The room swelled with a heavy silence as she sat looking at the telephone, and for the life of her she didn't know whether to laugh or cry because it was the finish, she felt it in her bones. She did neither. Rising from the chair where she'd sat to answer the telephone having just come in from work, she walked through to the kitchen where she poured herself a glass of wine. Raising it in a toast, she said, ‘Happy Christmas, Mother,' and set about preparing dinner. It wasn't until Jennie and Susan came home that she even realised her cheeks were wet.

 

Four days before Christmas she met Jennie and Susan after work and the three of them did their Christmas shopping in one huge spree. Most of the shops stayed open until after ten o'clock to catch the Christmas trade, and by the time they got home and then ordered in a couple of pizzas while they sorted out their packages, it was nearly midnight. She flopped into bed that night too tired to think, but long before it was light she was awake and thinking about Zac, wondering what he was doing, who he was with. Especially who he was with.

He hadn't tried to contact her. The shaft of pain was so acute she flinched, even as she reminded herself he was doing exactly what she'd told him she wanted. And if nothing else, it proved she'd been absolutely right to finish it cleanly and decisively.

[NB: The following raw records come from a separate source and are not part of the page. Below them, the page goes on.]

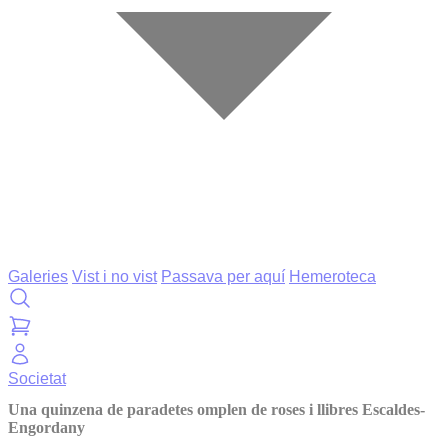
Galeries
Vist i no vist
Passava per aquí
Hemeroteca
Societat
Una quinzena de paradetes omplen de roses i llibres Escaldes-
Engordany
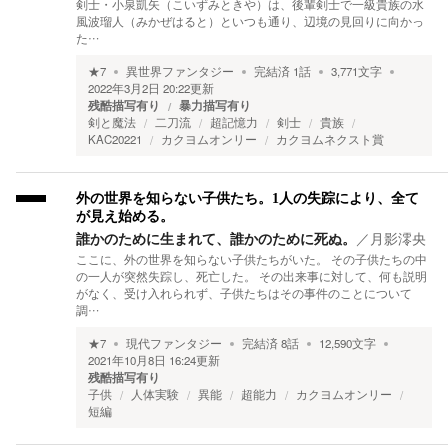
剣士・小泉凱矢（こいずみときや）は、後輩剣士で一級貴族の水
風波瑠人（みかぜはると）といつも通り、辺境の見回りに向かっ
た…
★
7
異世界ファンタジー
完結済
1
話
3,771
文字
2022年3月2日 20:22
更新
残酷描写有り
暴力描写有り
剣と魔法
二刀流
超記憶力
剣士
貴族
KAC20221
カクヨムオンリー
カクヨムネクスト賞
外の世界を知らない子供たち。1人の失踪により、全て
が見え始める。
誰かのために生まれて、誰かのために死ぬ。
／
月影澪央
ここに、外の世界を知らない子供たちがいた。 その子供たちの中
の一人が突然失踪し、死亡した。 その出来事に対して、何も説明
がなく、受け入れられず、子供たちはその事件のことについて
調…
★
7
現代ファンタジー
完結済
8
話
12,590
文字
2021年10月8日 16:24
更新
残酷描写有り
子供
人体実験
異能
超能力
カクヨムオンリー
短編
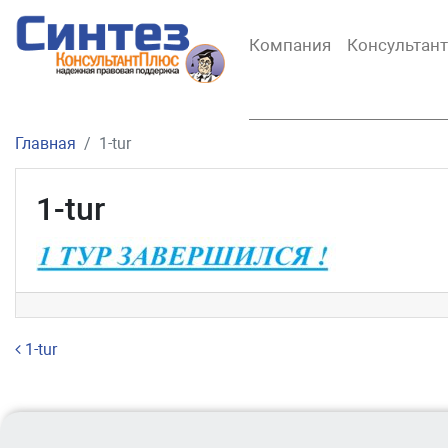
Компания
Консультан
Главная
1-tur
1-tur
Навигация по записям
1-tur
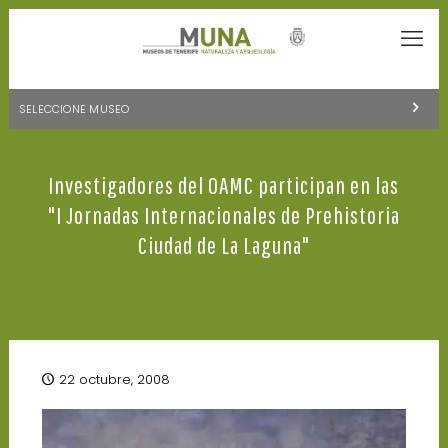
SELECCIONE MUSEO
MUSEOS DE TENERIFE
Investigadores del OAMC participan en las
NATURALEZA Y ARQUEOLOGÍA
"I Jornadas Internacionales de Prehistoria
LA CIENCIA Y EL COSMOS
Ciudad de La Laguna"
HISTORIA Y ANTROPOLOGÍA
CENTRO DE DOCUMENTACIÓN DE CANARIAS Y AMÉRICA
CUEVA DEL VIENTO
22 octubre, 2008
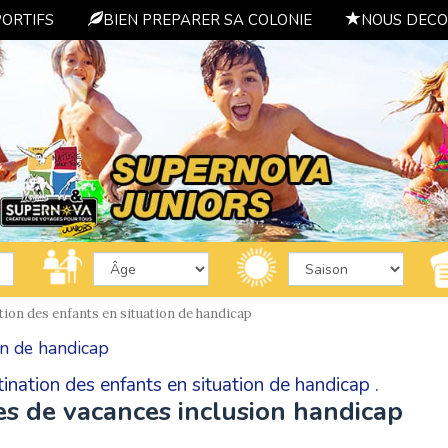
PORTIFS
BIEN PREPARER SA COLONIE
NOUS DECO
tion des enfants en situation de handicap
on de handicap
ination des enfants en situation de handicap .
es de vacances inclusion handicap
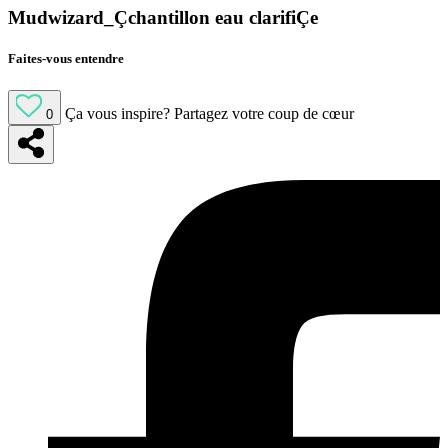
Mudwizard_Çchantillon eau clarifiÇe
Faites-vous entendre
Ça vous inspire?
Partagez votre coup de cœur
0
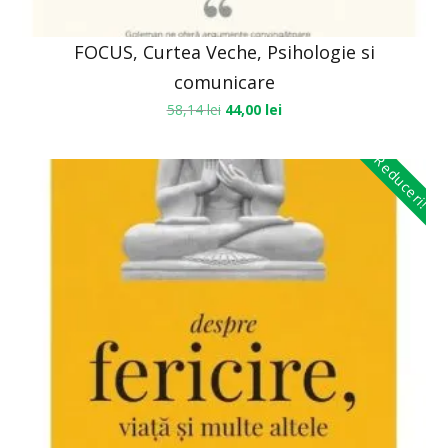
FOCUS, Curtea Veche, Psihologie si
comunicare
58,14
lei
44,00
lei
Reduceri!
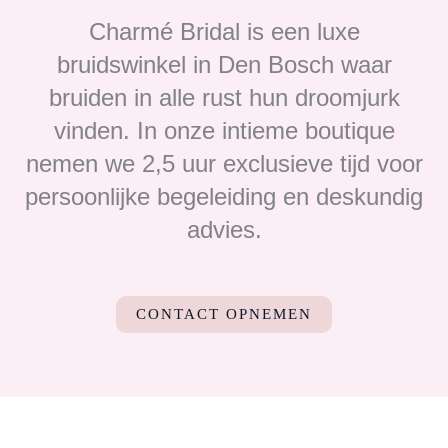
Charmé Bridal is een luxe
bruidswinkel in Den Bosch waar
bruiden in alle rust hun droomjurk
vinden. In onze intieme boutique
nemen we 2,5 uur exclusieve tijd voor
persoonlijke begeleiding en deskundig
advies.
CONTACT OPNEMEN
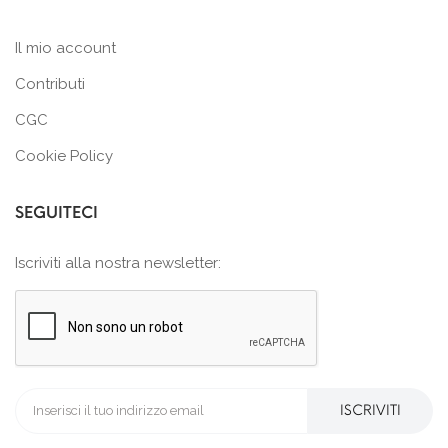
Il mio account
Contributi
CGC
Cookie Policy
SEGUITECI
Iscriviti alla nostra newsletter:
ISCRIVITI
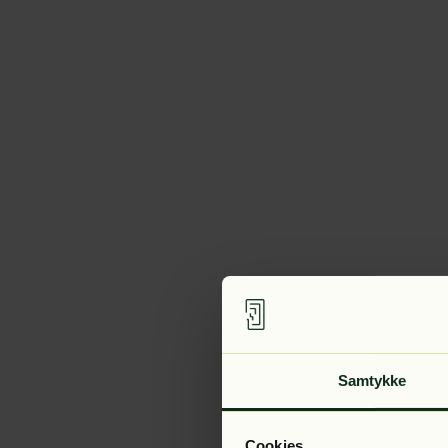
Samtykke
Cookies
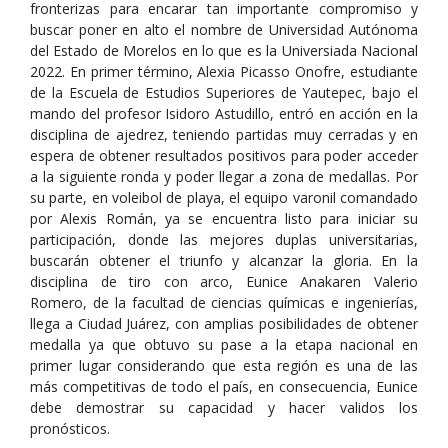
fronterizas para encarar tan importante compromiso y
buscar poner en alto el nombre de Universidad Autónoma
del Estado de Morelos en lo que es la Universiada Nacional
2022. En primer término, Alexia Picasso Onofre, estudiante
de la Escuela de Estudios Superiores de Yautepec, bajo el
mando del profesor Isidoro Astudillo, entró en acción en la
disciplina de ajedrez, teniendo partidas muy cerradas y en
espera de obtener resultados positivos para poder acceder
a la siguiente ronda y poder llegar a zona de medallas. Por
su parte, en voleibol de playa, el equipo varonil comandado
por Alexis Román, ya se encuentra listo para iniciar su
participación, donde las mejores duplas universitarias,
buscarán obtener el triunfo y alcanzar la gloria. En la
disciplina de tiro con arco, Eunice Anakaren Valerio
Romero, de la facultad de ciencias químicas e ingenierías,
llega a Ciudad Juárez, con amplias posibilidades de obtener
medalla ya que obtuvo su pase a la etapa nacional en
primer lugar considerando que esta región es una de las
más competitivas de todo el país, en consecuencia, Eunice
debe demostrar su capacidad y hacer validos los
pronósticos.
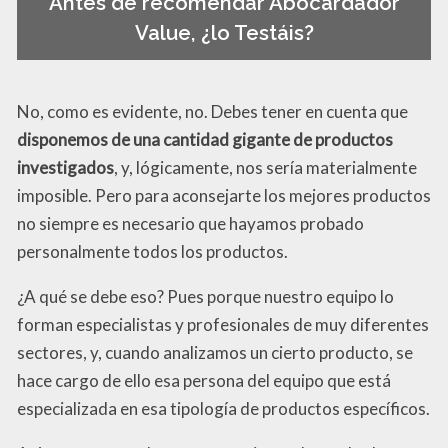
Antes de recomendar Abocardador
Value, ¿lo Testáis?
No, como es evidente, no. Debes tener en cuenta que
disponemos de una cantidad gigante de productos
investigados
, y, lógicamente, nos sería materialmente
imposible. Pero para aconsejarte los mejores productos
no siempre es necesario que hayamos probado
personalmente todos los productos.
¿A qué se debe eso? Pues porque nuestro equipo lo
forman especialistas y profesionales de muy diferentes
sectores, y, cuando analizamos un cierto producto, se
hace cargo de ello esa persona del equipo que está
especializada en esa tipología de productos específicos.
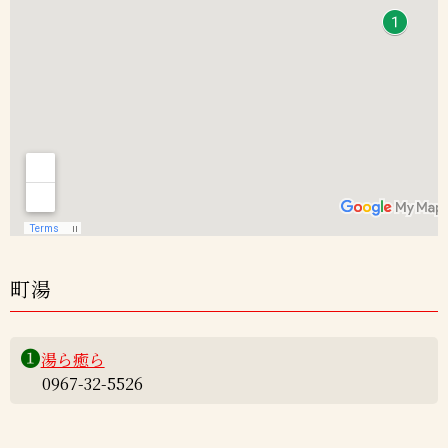
町湯
❶
湯ら癒ら
0967-32-5526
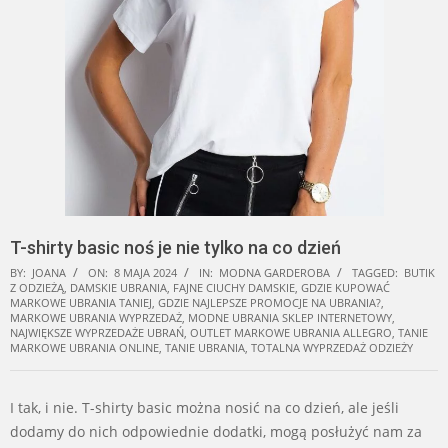
T-shirty basic noś je nie tylko na co dzień
BY:
JOANA
ON:
8 MAJA 2024
IN:
MODNA GARDEROBA
TAGGED:
BUTIK
Z ODZIEŻĄ
,
DAMSKIE UBRANIA
,
FAJNE CIUCHY DAMSKIE
,
GDZIE KUPOWAĆ
MARKOWE UBRANIA TANIEJ
,
GDZIE NAJLEPSZE PROMOCJE NA UBRANIA?
,
MARKOWE UBRANIA WYPRZEDAŻ
,
MODNE UBRANIA SKLEP INTERNETOWY
,
NAJWIĘKSZE WYPRZEDAŻE UBRAŃ
,
OUTLET MARKOWE UBRANIA ALLEGRO
,
TANIE
MARKOWE UBRANIA ONLINE
,
TANIE UBRANIA
,
TOTALNA WYPRZEDAŻ ODZIEŻY
I tak, i nie. T-shirty basic można nosić na co dzień, ale jeśli
dodamy do nich odpowiednie dodatki, mogą posłużyć nam za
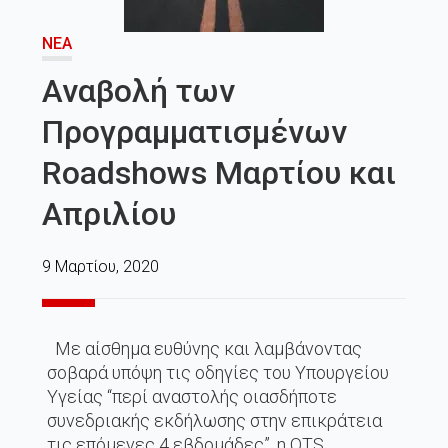
ΝΈΑ
Αναβολή των
Προγραμματισμένων
Roadshows Μαρτίου και
Απριλίου
9 Μαρτίου, 2020
Με αίσθημα ευθύνης και λαμβάνοντας
σοβαρά υπόψη τις οδηγίες του Υπουργείου
Υγείας “περί αναστολής οιασδήποτε
συνεδριακής εκδήλωσης στην επικράτεια
τις επόμενες 4 εβδομάδες”, η ΟTS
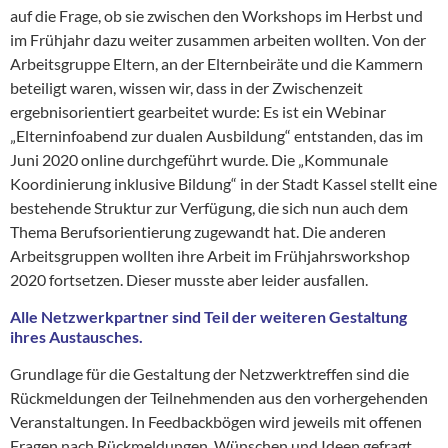
auf die Frage, ob sie zwischen den Workshops im Herbst und
im Frühjahr dazu weiter zusammen arbeiten wollten. Von der
Arbeitsgruppe Eltern, an der Elternbeiräte und die Kammern
beteiligt waren, wissen wir, dass in der Zwischenzeit
ergebnisorientiert gearbeitet wurde: Es ist ein Webinar
„Elterninfoabend zur dualen Ausbildung“ entstanden, das im
Juni 2020 online durchgeführt wurde. Die „Kommunale
Koordinierung inklusive Bildung“ in der Stadt Kassel stellt eine
bestehende Struktur zur Verfügung, die sich nun auch dem
Thema Berufsorientierung zugewandt hat. Die anderen
Arbeitsgruppen wollten ihre Arbeit im Frühjahrsworkshop
2020 fortsetzen. Dieser musste aber leider ausfallen.
Alle Netzwerkpartner sind Teil der weiteren Gestaltung
ihres Austausches.
Grundlage für die Gestaltung der Netzwerktreffen sind die
Rückmeldungen der Teilnehmenden aus den vorhergehenden
Veranstaltungen. In Feedbackbögen wird jeweils mit offenen
Fragen nach Rückmeldungen, Wünschen und Ideen gefragt.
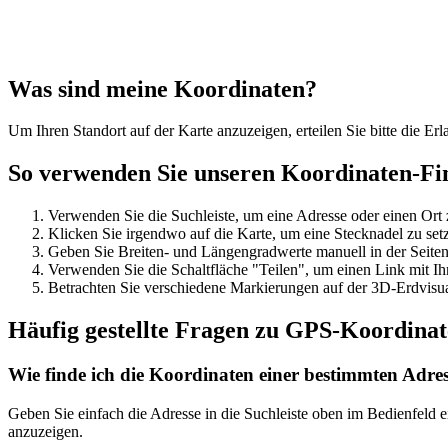
Was sind meine Koordinaten?
Um Ihren Standort auf der Karte anzuzeigen, erteilen Sie bitte die Er
So verwenden Sie unseren Koordinaten-Fi
Verwenden Sie die Suchleiste, um eine Adresse oder einen Ort 
Klicken Sie irgendwo auf die Karte, um eine Stecknadel zu set
Geben Sie Breiten- und Längengradwerte manuell in der Seiten
Verwenden Sie die Schaltfläche "Teilen", um einen Link mit Ih
Betrachten Sie verschiedene Markierungen auf der 3D-Erdvisual
Häufig gestellte Fragen zu GPS-Koordina
Wie finde ich die Koordinaten einer bestimmten Adre
Geben Sie einfach die Adresse in die Suchleiste oben im Bedienfeld
anzuzeigen.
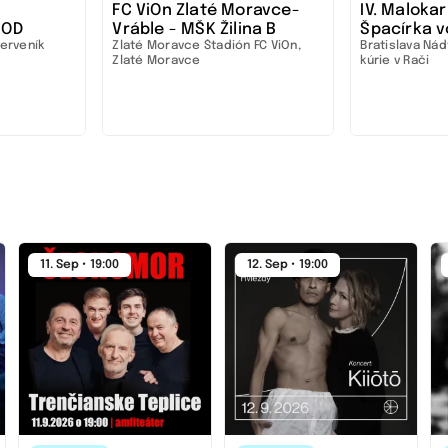
FC ViOn Zlaté Moravce-
IV. Maloka
 OD
Vráble - MŠK Žilina B
Špacírka v
erveník
Zlaté Moravce
Štadión FC ViOn,
Bratislava
Nádv
DAM... a
záhrade
Zlaté Moravce
kúrie v Rači
11. Sep • 19:00
12. Sep • 19:00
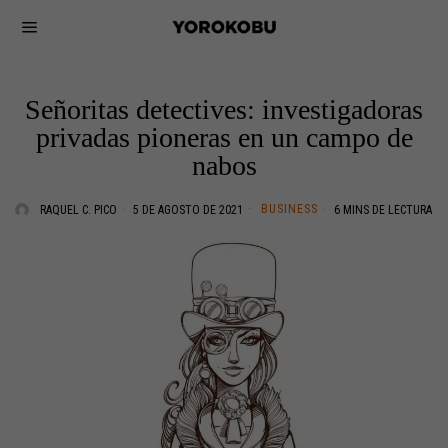
Señoritas detectives: investigadoras
privadas pioneras en un campo de
nabos
BUSINESS
RAQUEL C. PICO
5 DE AGOSTO DE 2021
6 MINS DE LECTURA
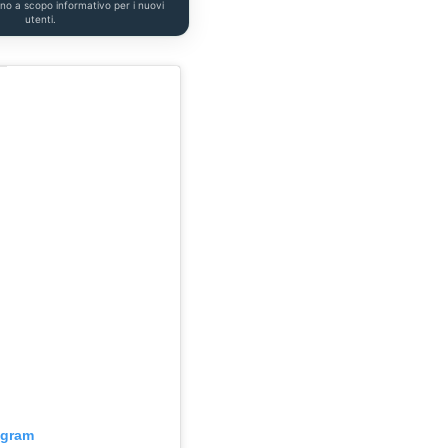
ono a scopo informativo per i nuovi
utenti.
agram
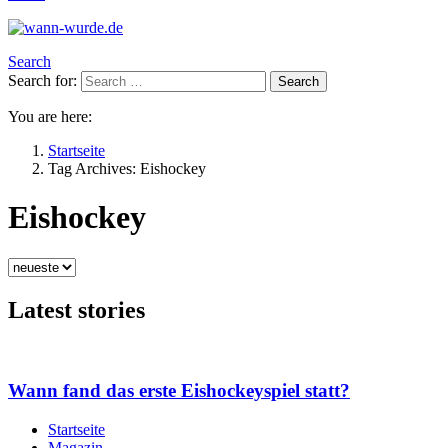
Search
Search for:
Search
You are here:
Startseite
Tag Archives: Eishockey
Eishockey
Latest stories
Wann fand das erste Eishockeyspiel statt?
Startseite
Magazin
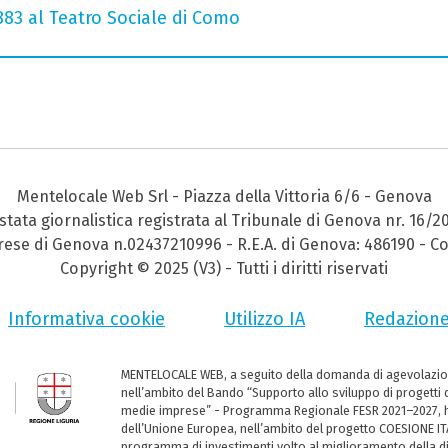
 883 al Teatro Sociale di Como
Mentelocale Web Srl - Piazza della Vittoria 6/6 - Genova
stata giornalistica registrata al Tribunale di Genova nr. 16/2
prese di Genova n.02437210996 - R.E.A. di Genova: 486190 - Co
Copyright © 2025 (V3) - Tutti i diritti riservati
Informativa cookie
Utilizzo IA
Redazion
MENTELOCALE WEB, a seguito della domanda di agevolazio
nell’ambito del Bando “Supporto allo sviluppo di progetti d
medie imprese” - Programma Regionale FESR 2021–2027, ha
dell’Unione Europea, nell’ambito del progetto COESIONE ITA
programma di investimenti volto al miglioramento della dig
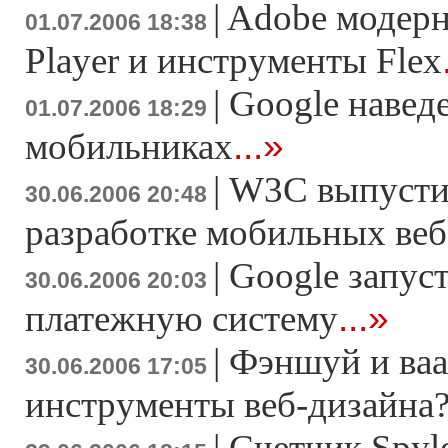
|
Adobe модерн
01.07.2006 18:38
Player и инструменты Flex
|
Google навед
01.07.2006 18:29
...»
мобильниках
|
W3C выпусти
30.06.2006 20:48
разработке мобильных веб
|
Google запус
30.06.2006 20:03
...»
платежную систему
|
Фэншуй и ваа
30.06.2006 17:05
инструменты веб-дизайна
|
Счетчик Spyl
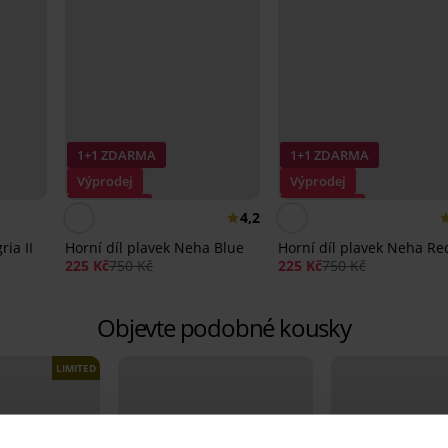
1+1 ZDARMA
1+1 ZDARMA
Výprodej
Výprodej
Sleva -70%
Sleva -70%
4,2
ia II
Horní díl plavek Neha Blue
Horní díl plavek Neha Re
225 Kč
750 Kč
225 Kč
750 Kč
Objevte podobné kousky
LIMITED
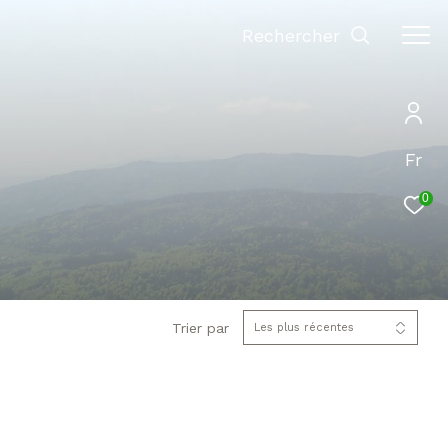
Rechercher
Fr
0
Trier par
Les plus récentes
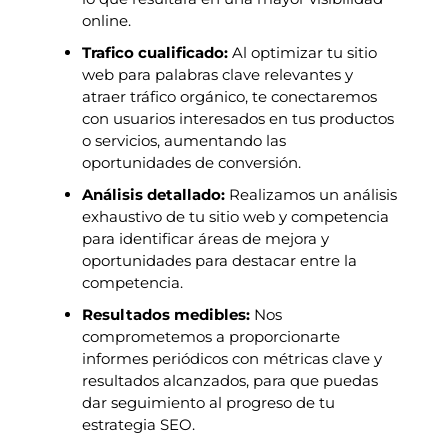
online.
Trafico cualificado:
Al optimizar tu sitio
web para palabras clave relevantes y
atraer tráfico orgánico, te conectaremos
con usuarios interesados en tus productos
o servicios, aumentando las
oportunidades de conversión.
Análisis detallado:
Realizamos un análisis
exhaustivo de tu sitio web y competencia
para identificar áreas de mejora y
oportunidades para destacar entre la
competencia.
Resultados medibles:
Nos
comprometemos a proporcionarte
informes periódicos con métricas clave y
resultados alcanzados, para que puedas
dar seguimiento al progreso de tu
estrategia SEO.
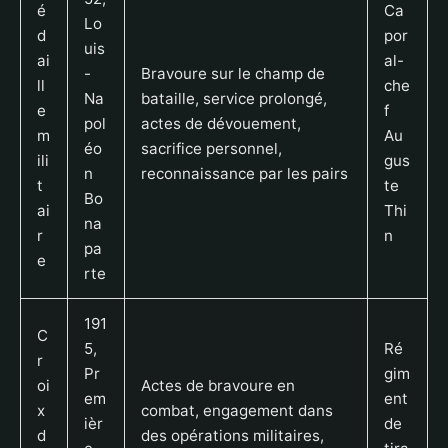
é
Ca
Lo
d
por
uis
ai
al-
-
Bravoure sur le champ de
ll
che
Na
bataille, service prolongé,
e
f
pol
actes de dévouement,
m
Au
éo
sacrifice personnel,
ili
gus
n
reconnaissance par les pairs
t
te
Bo
ai
Thi
na
r
n
pa
e
rte
191
C
5,
Ré
r
Pr
gim
oi
Actes de bravoure en
em
ent
x
combat, engagement dans
ièr
de
d
des opérations militaires,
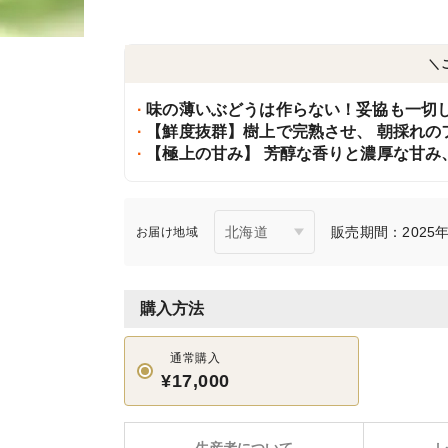
＼
味の薄いぶどうは作らない！妥協も一切し
【鮮度抜群】樹上で完熟させ、 朝採れの
【極上の甘み】 芳醇な香りと濃厚な甘み
販売期間：2025年9
お届け地域
購入方法
通常購入
¥17,000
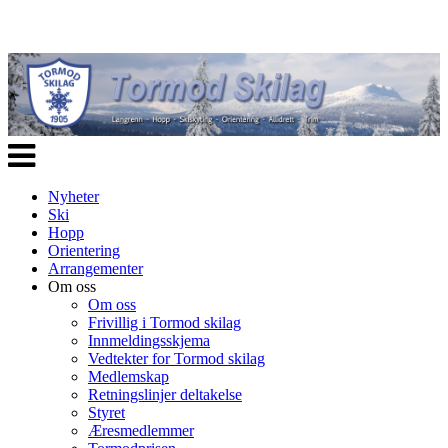
Veksle
navigasjon
Nyheter
Ski
Hopp
Orientering
Arrangementer
Om oss
Om oss
Frivillig i Tormod skilag
Innmeldingsskjema
Vedtekter for Tormod skilag
Medlemskap
Retningslinjer deltakelse
Styret
Æresmedlemmer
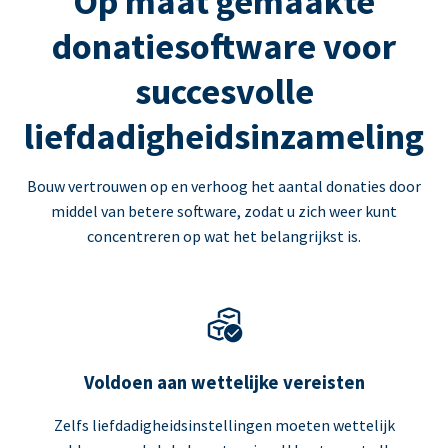
Op maat gemaakte
donatiesoftware voor
succesvolle
liefdadigheidsinzameling
Bouw vertrouwen op en verhoog het aantal donaties door
middel van betere software, zodat u zich weer kunt
concentreren op wat het belangrijkst is.
Voldoen aan wettelijke vereisten
Zelfs liefdadigheidsinstellingen moeten wettelijk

If there had been a glimmer of something more than sexual attraction in his feelings for her, he would have made some attempt to see if she was all right, if nothing else. He could do without her very easily and it would have been emotional suicide to continue hanging on. She believed that—in
her head. It was just her heart that was having trouble accepting it.

Three days until Christmas. Her heart sank. If it wasn't for the fact she knew Jennie wouldn't let her, she'd have stayed at the flat alone this year. She didn't want to spoil anyone else's Christmas and so she knew she would have to force a gaiety she didn't feel all over the festive period. Jennie's parents had moved to a huge, sprawling cottage in Kent a few years ago and still had an unmarried son and daughter living with them, although three older sons were married with families. Everyone descended on Jennie's parents on Christmas Eve and stayed over until Boxing Day or longer if they could, so the old house groaned at the seams and there was no nook or cranny for any private moments. Which was fine—normally.

Today it was the firm's Christmas drinks party in the afternoon when everyone would be very jolly and upbeat, pretending to have a good time even though myriad office politics would be simmering under the surface. Rachel shook her head at herself. She was getting grouchy, she'd have to watch that. If she wasn't careful, she'd end up a crabby old spinster whom nobody liked, living alone with just a cat for company. Except she didn't particularly like cats.